Your assignment >>
Output exactly, and only, the lines below from the one with "(925) 585-72-33 Russia" down to the one with "رابط و تبدیل". Include both end lines and no pictures.

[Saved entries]
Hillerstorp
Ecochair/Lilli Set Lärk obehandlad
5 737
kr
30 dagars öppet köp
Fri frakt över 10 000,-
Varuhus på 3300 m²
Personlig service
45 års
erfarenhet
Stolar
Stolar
==
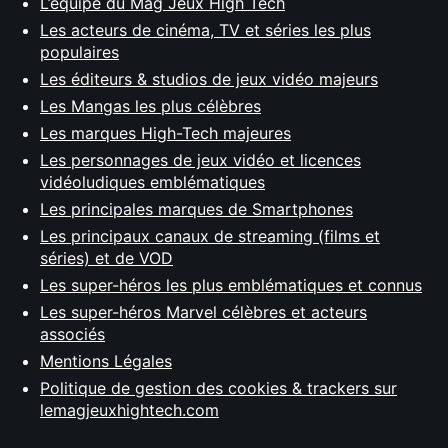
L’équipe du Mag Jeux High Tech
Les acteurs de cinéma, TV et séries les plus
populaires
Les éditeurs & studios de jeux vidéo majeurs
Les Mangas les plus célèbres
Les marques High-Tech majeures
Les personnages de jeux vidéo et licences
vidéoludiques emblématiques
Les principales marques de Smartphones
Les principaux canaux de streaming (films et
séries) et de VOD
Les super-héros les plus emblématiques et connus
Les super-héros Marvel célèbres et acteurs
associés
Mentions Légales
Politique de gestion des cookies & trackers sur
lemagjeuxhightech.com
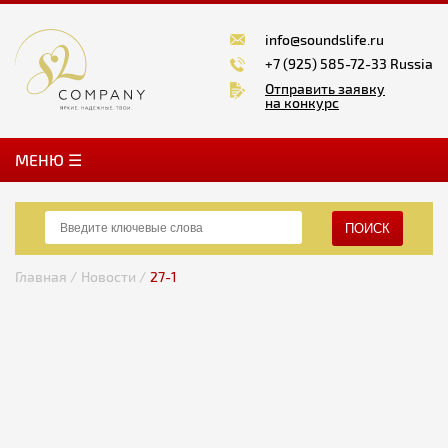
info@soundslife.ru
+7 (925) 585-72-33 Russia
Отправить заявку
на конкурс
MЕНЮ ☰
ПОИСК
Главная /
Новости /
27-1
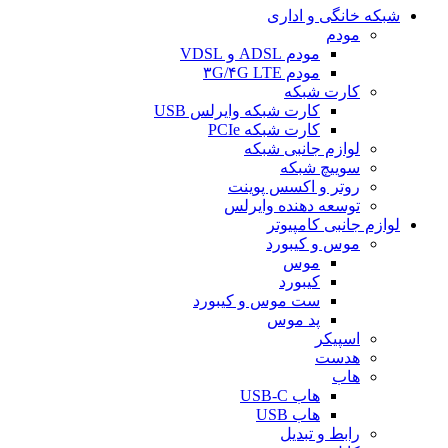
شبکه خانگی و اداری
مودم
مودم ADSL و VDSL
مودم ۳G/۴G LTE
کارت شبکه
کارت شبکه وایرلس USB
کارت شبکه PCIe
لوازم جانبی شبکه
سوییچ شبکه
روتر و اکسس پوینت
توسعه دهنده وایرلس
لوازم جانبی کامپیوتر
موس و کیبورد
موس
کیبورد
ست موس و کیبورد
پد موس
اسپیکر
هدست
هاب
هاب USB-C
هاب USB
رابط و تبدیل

Solution to the exercise >>
+7 (925) 585-72-33 Russia
Отправить заявку
на конкурс
MЕНЮ ☰
ПОИСК
Главная /
Новости /
27-1
شبکه خانگی و اداری
مودم
مودم ADSL و VDSL
مودم ۳G/۴G LTE
کارت شبکه
کارت شبکه وایرلس USB
کارت شبکه PCIe
لوازم جانبی شبکه
سوییچ شبکه
روتر و اکسس پوینت
توسعه دهنده وایرلس
لوازم جانبی کامپیوتر
موس و کیبورد
موس
کیبورد
ست موس و کیبورد
پد موس
اسپیکر
هدست
هاب
هاب USB-C
هاب USB
رابط و تبدیل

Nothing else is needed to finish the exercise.